AMIGOS HASTA EN LA MUERTE
En
medio de la Pampa gringa, se destaca un pueblo, puro viento y tierra, tierra y
guadal, guadal y pantano, precisamente, porque el noventa por ciento de sus
habitantes es de origen español y no italiano. Allí echaron raíces y regaron
con su sudor esos campos hasta hacerlos fértiles, mayoritariamente, gallegos y
andaluces. A los contingentes de principios de siglo, se le sumaron muchos que
huían del horror de la guerra fratricida.
En
esta nueva oleada, llegaron dos gallegos, hombres jóvenes de principios e
ideologías absolutamente contrapuestos, pero cariñosamente amigos. Uno de
ellos sacerdote, el otro republicano fanático. Su historia alimentó durante años
los comentarios del pueblo.
En medio de la noche, el Padre José se desvelaba y alimentaba un "humor de perros". Su sempiterna gastritis había recrudecido con más ímpetu que nunca, como consecuencia de un disgusto que había afectado a sus nervios. Para colmo, las goteras del techo golpeteaban sobre el mármol reconstituido del altar mayor desde hacía horas. Pero no era eso lo que más le molestaba al anciano cura.
Apenas abandonó sus fallidos propósitos de dormir, se sentó en la cama, rezó
pidiendo perdón por su mal talante y comenzó a pensar en la inevitable discusión
que tendría después de la misa matinal, con su amigo y sacristán Juan de los
Ángeles Hernández, a raíz de la confesión que había recibido de Doña
Jovita de la Cruz Martínez.
En realidad, cavilaba el Padre José, más que la discusión propiamente dicha, lo que le amargaba eran las muy desagradables consecuencias. "Terribles consecuencias" profetizaba el viejo cura. Eran bien sabidos en la zona los sólidos vínculos de Doña Jovita con el Obispo Emiliano González Tudor. La relación que llevaban databa de más de un siglo de amistad entre ambas familias conservadoras y católicas, que había comenzado allá en el lejano terruño andaluz..
Como efectivamente luego se sabría, todo había comenzado por una carta,
("ilustre, esclarecedora y p... carta") afirmaría más tarde Don
Serafín en su almacén de ramos generales, que la distinguida señora había
remitido a su amigo y honorable Príncipe de Dios acusando al sacerdote y su
ayudante de "rojos".
Don José de las Mercedes Saavedra, tercer hijo varón entre once hermanos, habría
sido sacerdote más allá de los designios marcados por sus padres, el primer
hijo abogado, el segundo militar y el tercero cura.
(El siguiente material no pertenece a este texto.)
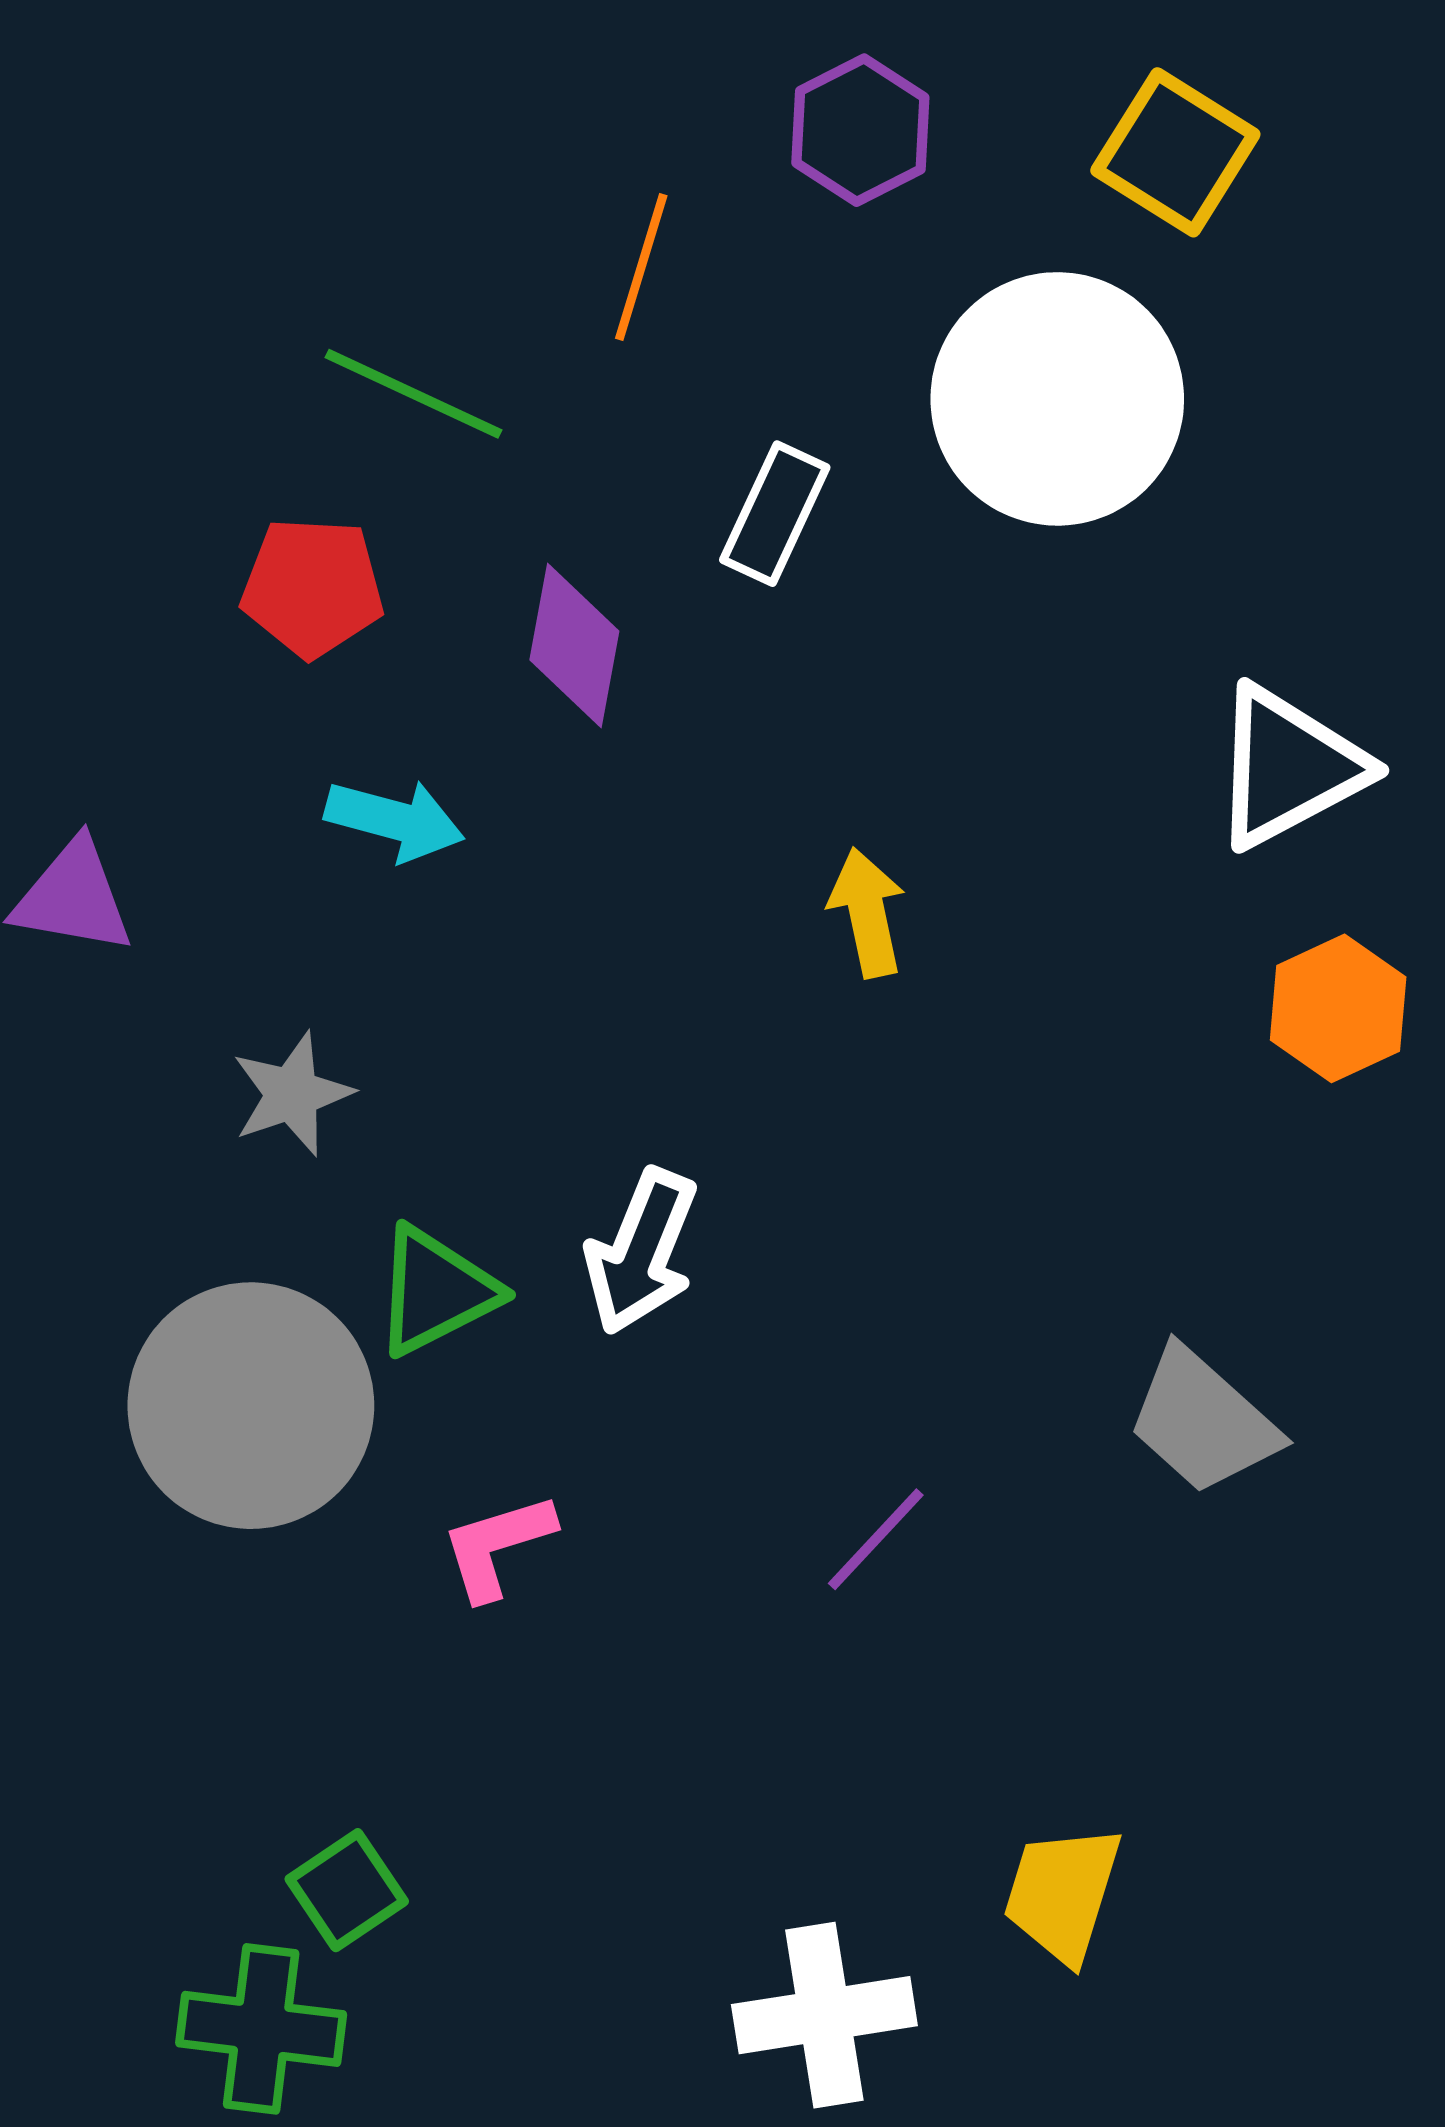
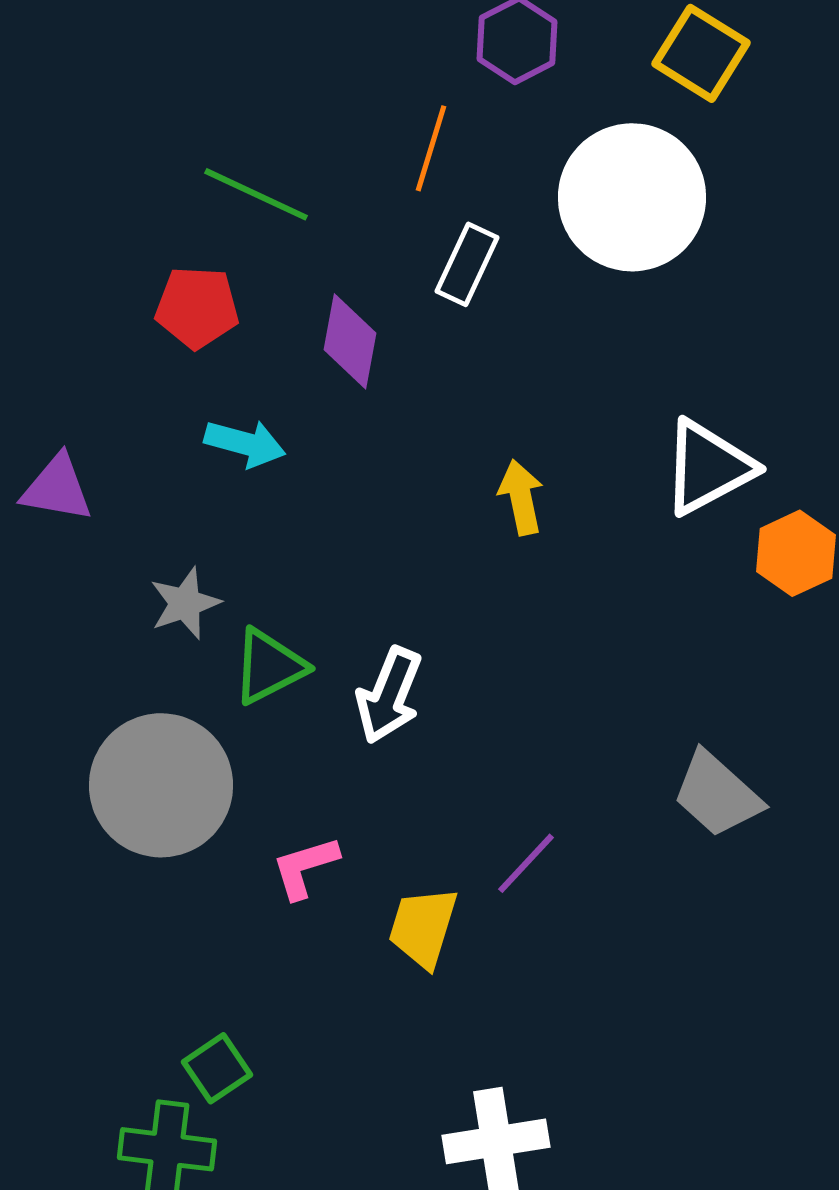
orange line: (641, 267) -> (431, 148), moved
white triangle: (1288, 767) -> (708, 467), moved
green triangle: (436, 1291) -> (269, 666), moved
yellow trapezoid: (1062, 1894) -> (423, 927), moved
A los ocho años ya ayudaba
en las misas, a los doce recitaba pasajes completos del Evangelio y a los
dieciocho ingresó en el Colegio Mayor sin necesidad de que sus padres le
recordaran la añeja tradición.
Postrado frente al altar mayor de la Catedral de Sevilla, había dedicado
honesta y fervientemente sus votos de castidad y pobreza a la Virgen de la
Merced, a quien su abuela, "Protectora de la Siervas de Dios", le había
enseñado a amar. En su largo sacerdocio la devoción por María, sólo era
comprable con su sentido de la misericordia. Apenas ordenado, el amor por los
desdichados lo llevó hasta el Hospital del Sagrado Corazón de Jesús, donde
desde siempre se imaginó entregando compañía y consuelo a los moribundos en
sus últimos suspiros. Un par de meses después de su ingreso al hospital,
estalló en España la Guerra Civil.
Juan de los Ángeles Hernández, de oficio sacristán desde hacía más de
cuarenta años, había nacido en el mismo pueblo de Don José. Republicano,
anarquista, malhumorado, malhablado, rengo de su pierna izquierda como resultado
de una bala falangista, casi un solitario, solterón y, fundamentalmente un auténtico
y convencido ateo. Apenas joven, fue herido dos días antes de que terminara la
guerra con la derrota de la República, y capturado por las fuerzas franquistas.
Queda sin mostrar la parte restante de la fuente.